Problem Statement:-
If $f(x)=\left|\dfrac{x^2+ax+1}{x^2+x+1}\right|$, then find the values of $a$ for which $\forall x\in\Bbb{R^+}, \;f(x)\lt3,\;$ and $f(x)\gt3$ for at least one negative real $x$.
Attempt at a solution:-
As $x^2+x+1\gt0$, $\forall x\in\Bbb{R}$ hence $$f(x)=\dfrac{\left|x^2+ax+1\right|}{x^2+x+1}$$
Now, consider the following cases:-
Case 1:- If $\qquad x^2+ax+1\gt 0$, then $$f(x)=\dfrac{x^2+ax+1}{x^2+x+1}$$
Let $g(x)=2x^2+(3-a)x+2$
For $x^2+ax+1\gt 0$ consider the following subcases:-
Sub Case-1:- $D(x^2+ax+1)\lt0$ which implies that the $\forall x\in\Bbb{R}.\;\;(x^2+ax+1\gt0)$.
So, from the conditions that the question wants to be satisfied, i.e. $\forall x\in\Bbb{R^+}.\;(f(x)\lt3)\;$ and $\exists x\lt0.\;(f(x)\gt3)$, we get
$$\forall x\gt0.\;(g(x)=2x^2+(3-a)x+2\gt0)\\ \exists x\lt0. \;(g(x)=2x^2+(3-a)x+2\lt0)$$
As the situation is same as that in the second sub case, lets save some work here we get $$a\lt3\\ a\in(-\infty,-1)\cup(7,\infty)$$
So, combining all the inequalities in this sub case we get, $$\boxed{a\in(-2,-1)}$$
Sub Case-2:- Discriminant of $x^2+ax+1$ is greater than $0$. So, $|a|\gt2$ and $$x\in\left(-\infty,\dfrac{-a-\sqrt{a^2-4}}{2}\right)\cup\left(\dfrac{-a+\sqrt{a^2-4}}{2},\infty\right)$$
So, $$f(x)=\dfrac{x^2+ax+1}{x^2+x+1}$$
So, as the question asks for $\forall x\gt0.\; (f(x)\gt3)$, which on simplifying gives $$g(x)=2x^2+(3-a)x+2\gt0$$
We see that $g(0)\gt 0$, so either both roots are either positive or negative. As the question also demands for the condition $\exists x\lt0.\; (f(x)\lt3)$, so the both roots of $g(x)$ need to be negative.

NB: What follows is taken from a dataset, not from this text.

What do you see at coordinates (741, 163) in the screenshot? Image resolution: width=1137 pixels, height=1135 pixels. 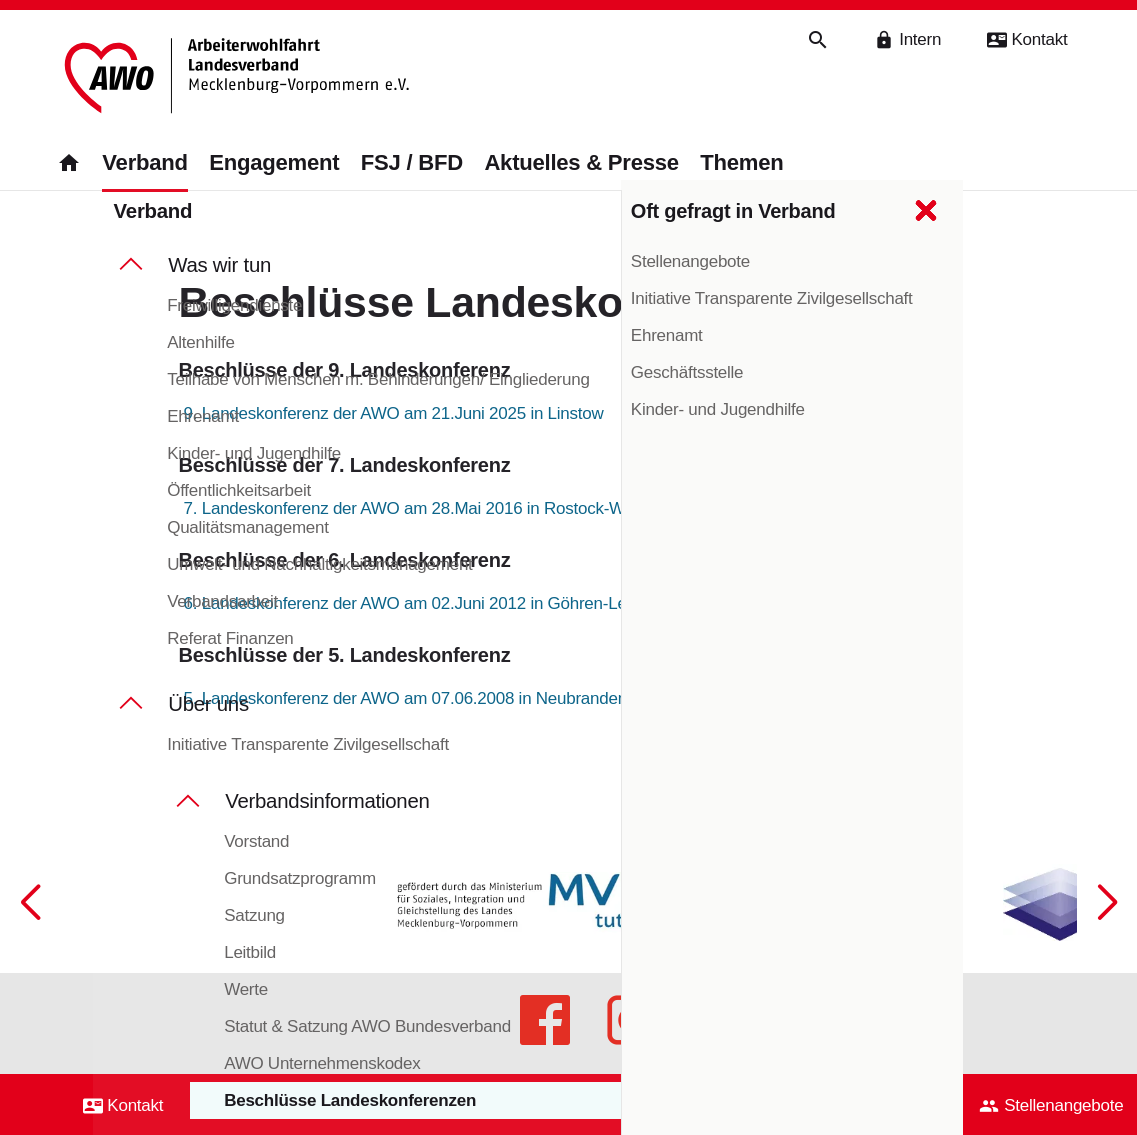 I see `Themen` at bounding box center [741, 163].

So, $g^\prime(0)\gt 0\implies 3-a\gt0 \implies a\lt3$
Also, $D(g(x))\gt0\implies (a+1)(a-7)\gt0\implies a\in(-\infty,-1)\cup(7,\infty)$
And since $|a|\lt2$, the common interval for all the inequalities comes out to be $\boxed{a\in(-\infty, -2)}$
To conclude this case we get that $\boxed{a\in(-\infty,-2)\cup(-2,-1)}$
Case-2:- If $x^2+ax+1\lt0$, then
$$f(x)=-\dfrac{x^2+ax+1}{x^2+x+1}$$
Also, $D(x^2+ax+1)\gt0\implies a^2-4\gt0\implies |a|\gt2\implies a\in(-\infty,-2)\cup(2,\infty)$
Also, the bounds of $x$ in which the given inequalities are to be examined is $$x\in\left(\dfrac{-a-\sqrt{a^2-4}}{2},\dfrac{-a+\sqrt{a^2-4}}{2}\right)$$
Let $h(x)=4x^2+(3+a)x+4$ (assumed it here itself to reduce the mess while solving the inequality in this case).

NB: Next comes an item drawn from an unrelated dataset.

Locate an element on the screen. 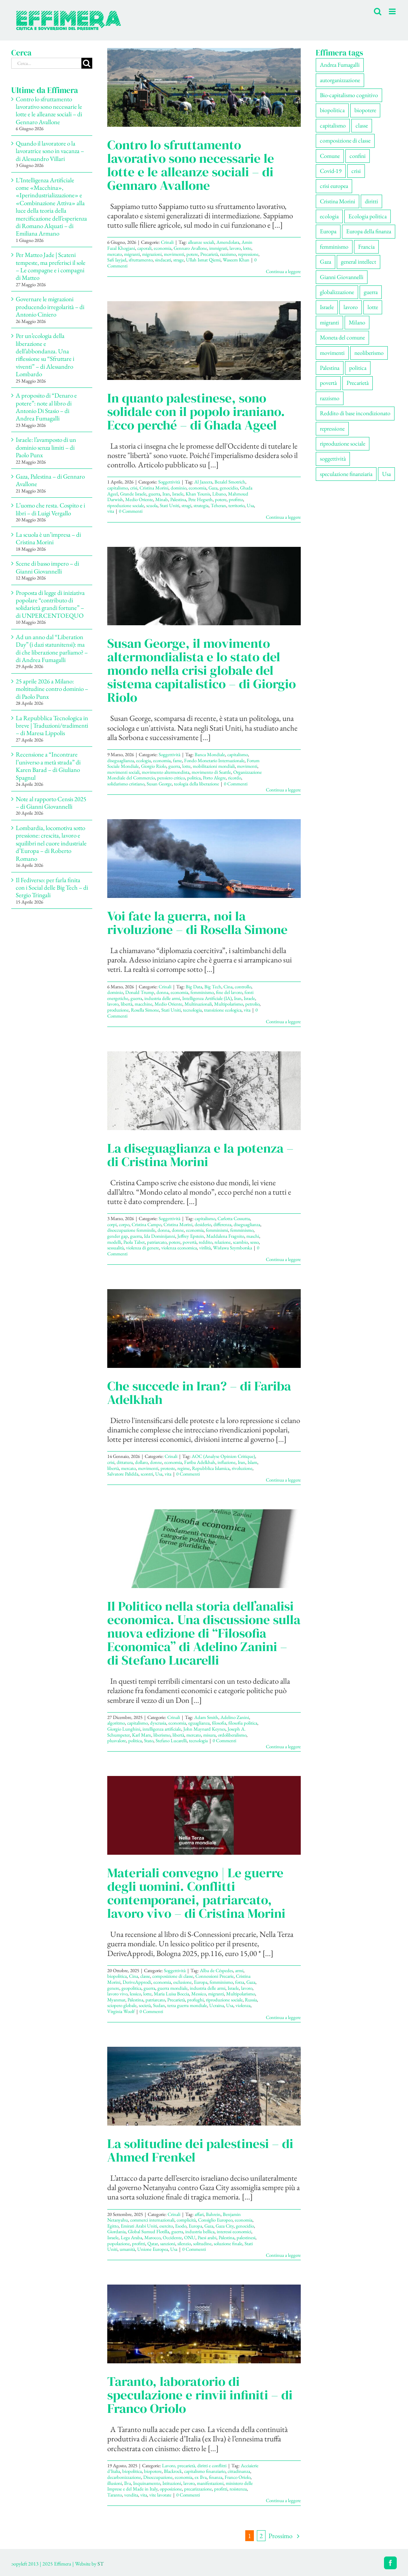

So, from $\forall x\gt0.\;(f(x)\lt3)$ and $\exists x\lt0.\;(f(x)\gt3)$, we get $$\forall x\gt0.\;(h(x)=4x^2+(3+a)x+4\gt0)\\ \exists x\lt0.\;(h(x)\lt0)$$
As, we can see that $h(0)\gt0$, so same as the last case we conclude that either both the roots are either negative or are either positive. But as $\forall x\gt0.\; (h(x)\gt0)$, so $h^\prime(0)\gt0\implies a\gt-3$.

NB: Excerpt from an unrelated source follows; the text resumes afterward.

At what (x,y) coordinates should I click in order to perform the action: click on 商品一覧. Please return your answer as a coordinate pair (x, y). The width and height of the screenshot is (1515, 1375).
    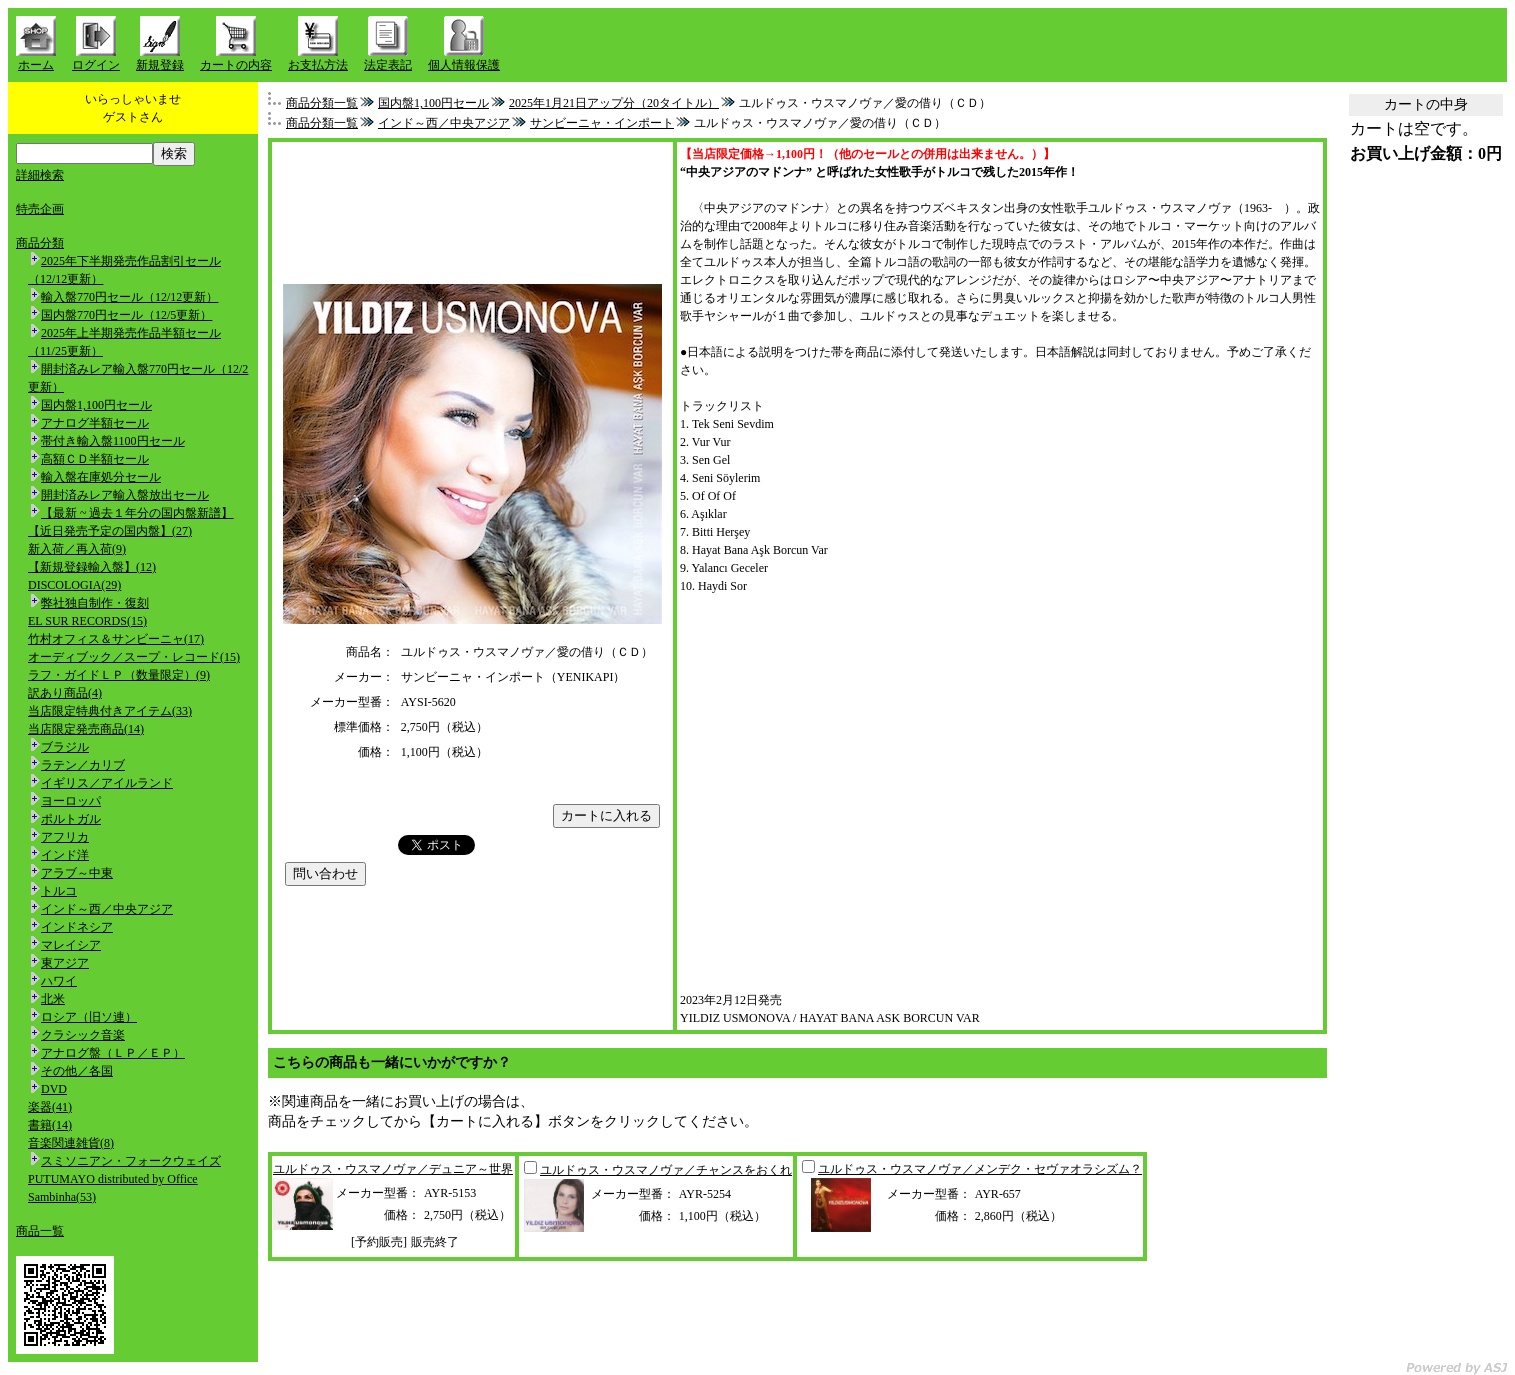
    Looking at the image, I should click on (40, 1231).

Lastly as the roots need to be real, so $$D(h(x))\gt0\implies (a-5)(a+11)\gt0\implies a\in(-\infty, -11)\cup(5,\infty)$$
From all the inequalities in this case we get
$$\boxed{a\in(5,\infty)}$$
My deal with the question:-
I am having trouble examining the bounds in which $a$ should be so that interval in which $x$ can be taken also is included in the bounds of $a$. To be more clear how do I incorporate the bounds in which the $x$ has been defined for $x^2+ax+1\lessgtr0$ depending upon the case being considered.